Geetanjali Srikantan’s book is an ambitious and timely work on the legal regulation of religion in India at a time when disputes over religious practice and places of worship regularly appear before the courts. Srikantan, however, steps back from the contemporary to examine Indian law’s colonial heritage. She argues that the “impasse around the regulation of religion does not lie in the insufficiency of legal reasoning or the failure of the Indian secular state but has its roots in the methodologies and frameworks used by the British colonial administrators in identifying and governing religion” (p. 7).

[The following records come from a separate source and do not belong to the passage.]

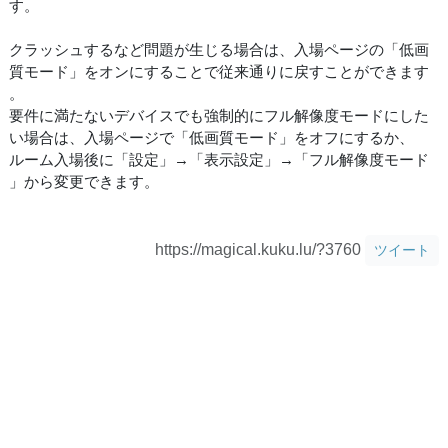
す。
クラッシュするなど問題が生じる場合は、入場ページの「低画
質モード」をオンにすることで従来通りに戻すことができます
。
要件に満たないデバイスでも強制的にフル解像度モードにした
い場合は、入場ページで「低画質モード」をオフにするか、
ルーム入場後に「設定」→「表示設定」→「フル解像度モード
」から変更できます。
https://magical.kuku.lu/?3760
ツイート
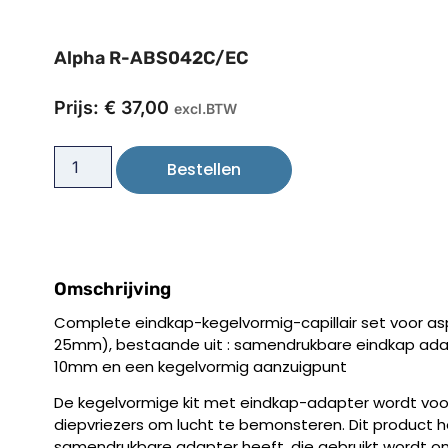
Alpha R-ABS042C/EC
Prijs:
€
37,00
excl.BTW
Bestellen
Omschrijving
Complete eindkap-kegelvormig-capillair set voor as
25mm), bestaande uit : samendrukbare eindkap adapt
10mm en een kegelvormig aanzuigpunt
De kegelvormige kit met eindkap-adapter wordt voorn
diepvriezers om lucht te bemonsteren. Dit product 
samendrukbare adapter heeft, die gebruikt wordt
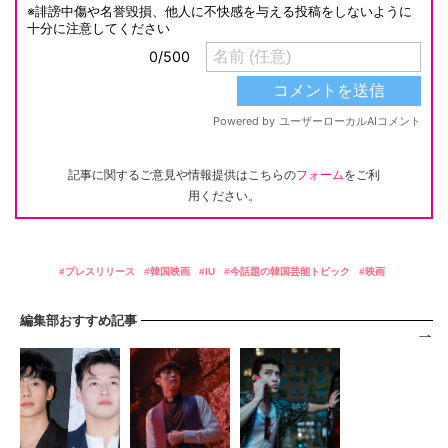
記事に関するご意見や情報提供はこちらの
フォーム
をご利
用ください。
プレスリリース
韓国映画
IU
今話題の韓国芸能トピック
映画
編集部おすすめ記事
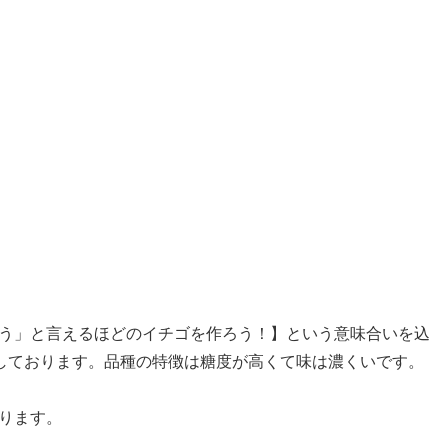
う」と言えるほどのイチゴを作ろう！】という意味合いを込
培しております。品種の特徴は糖度が高くて味は濃くいです。
ります。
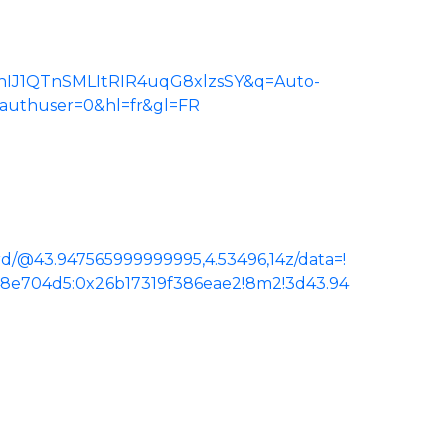
d=ChIJ1QTnSMLItRIR4uqG8xlzsSY&q=Auto-
&authuser=0&hl=fr&gl=FR
d/@43.947565999999995,4.53496,14z/data=!
48e704d5:0x26b17319f386eae2!8m2!3d43.94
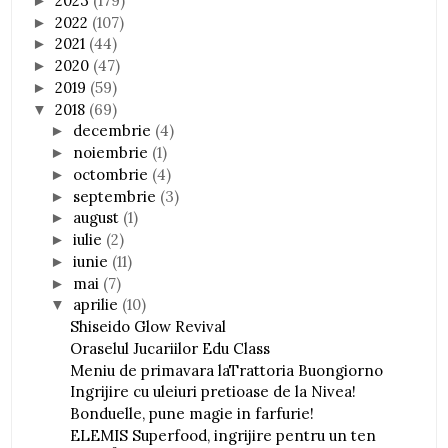
2023
(179)
►
2022
(107)
►
2021
(44)
►
2020
(47)
►
2019
(59)
►
2018
(69)
▼
decembrie
(4)
►
noiembrie
(1)
►
octombrie
(4)
►
septembrie
(3)
►
august
(1)
►
iulie
(2)
►
iunie
(11)
►
mai
(7)
►
aprilie
(10)
▼
Shiseido Glow Revival
Oraselul Jucariilor Edu Class
Meniu de primavara laTrattoria Buongiorno
Ingrijire cu uleiuri pretioase de la Nivea!
Bonduelle, pune magie in farfurie!
ELEMIS Superfood, ingrijire pentru un ten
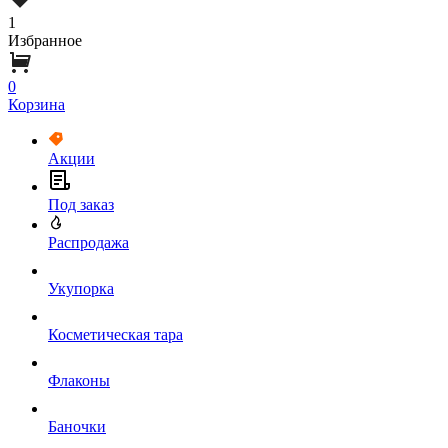
1
Избранное
0
Корзина
Акции
Под заказ
Распродажа
Укупорка
Косметическая тара
Флаконы
Баночки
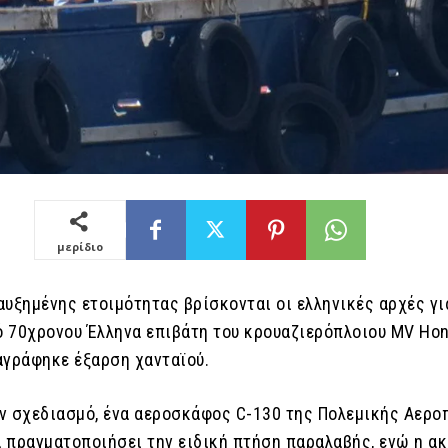
μερίδιο
αυξημένης ετοιμότητας βρίσκονται οι ελληνικές αρχές γι
 70χρονου Έλληνα επιβάτη του κρουαζιερόπλοιου MV Hon
αγράφηκε έξαρση χανταϊού.
ν σχεδιασμό, ένα αεροσκάφος C-130 της Πολεμικής Αερο
να πραγματοποιήσει την ειδική πτήση παραλαβής, ενώ η α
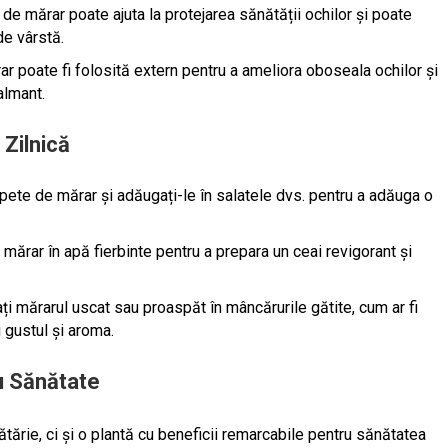
de mărar poate ajuta la protejarea sănătății ochilor și poate
e vârstă.
r poate fi folosită extern pentru a ameliora oboseala ochilor și
almant.
 Zilnică
pete de mărar și adăugați-le în salatele dvs. pentru a adăuga o
mărar în apă fierbinte pentru a prepara un ceai revigorant și
i mărarul uscat sau proaspăt în mâncărurile gătite, cum ar fi
i gustul și aroma.
u Sănătate
tărie, ci și o plantă cu beneficii remarcabile pentru sănătatea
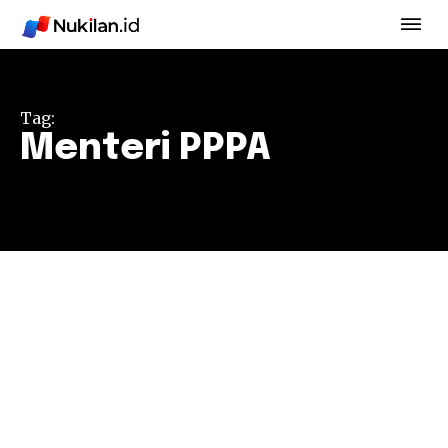
Tag:
Menteri PPPA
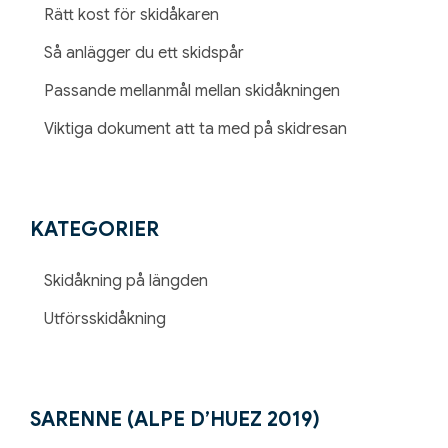
Rätt kost för skidåkaren
Så anlägger du ett skidspår
Passande mellanmål mellan skidåkningen
Viktiga dokument att ta med på skidresan
KATEGORIER
Skidåkning på längden
Utförsskidåkning
SARENNE (ALPE D’HUEZ 2019)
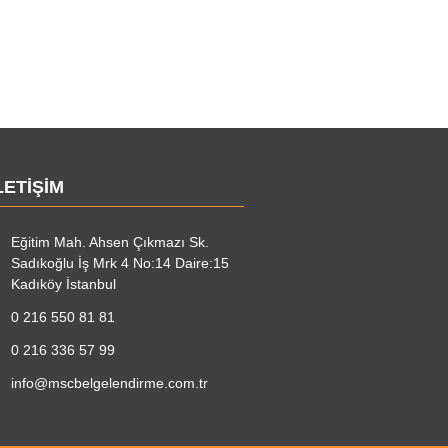
LETIŞIM
Eğitim Mah. Ahsen Çıkmazı Sk.
Sadıkoğlu İş Mrk 4 No:14 Daire:15
Kadıköy İstanbul
0 216 550 81 81
0 216 336 57 99
info@mscbelgelendirme.com.tr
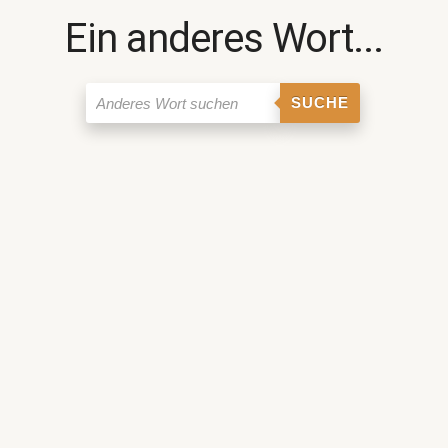
Ein anderes Wort...
SUCHE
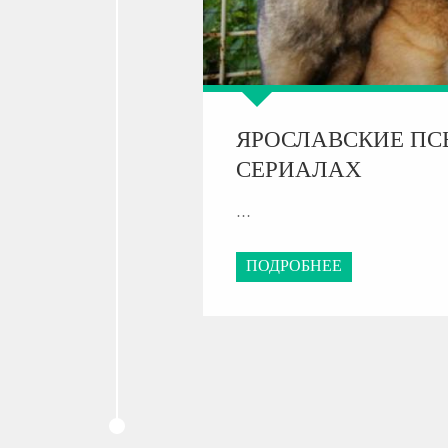
ЯРОСЛАВСКИЕ ПС
СЕРИАЛАХ
…
ПОДРОБНЕЕ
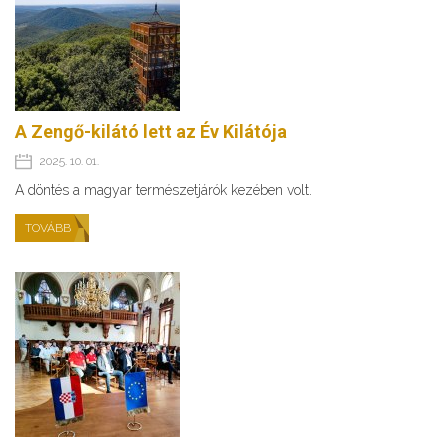
A Zengő-kilátó lett az Év Kilátója
2025. 10. 01.
A döntés a magyar természetjárók kezében volt.
TOVÁBB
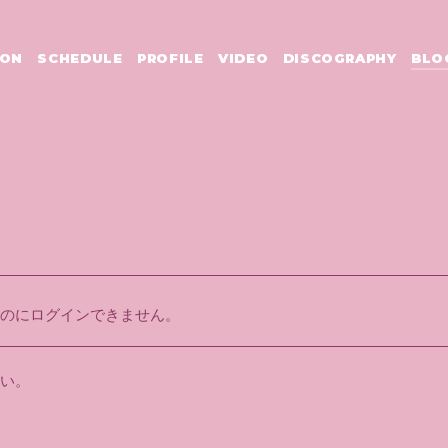
ION
SCHEDULE
PROFILE
VIDEO
DISCOGRAPHY
BLO
のにログインできません。
い。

Srikantan looks in detail at the production of Hindu and what was known as Anglo-Muhammedan law in colonial India. The 1780 Administration of Justice Regulation, passed by Warren Hastings, is well known. It provided that with regard to personal laws Hindus should be governed by the Shastra and the Muslims by the Quran. On Hindu law, Srikantan examines the writings of British officials, such as Luke Scrafton, Harry Verelst, and Henry Maine, colonial judges like William Jones and J.H. Nelson, landmark rulings, such as Collector of Madura v Motoo Ramalinga, and lesser-known ones to conclude: “[T]he choices that the British had in preserving customary law or enacting codes were limited by their own perspective on what constituted law and who could interpret it. In the Indian context, the law was to be found in the religious texts of the Hindus, which were in the custody of the Brahmin priests who were their interpreters” (p. 60).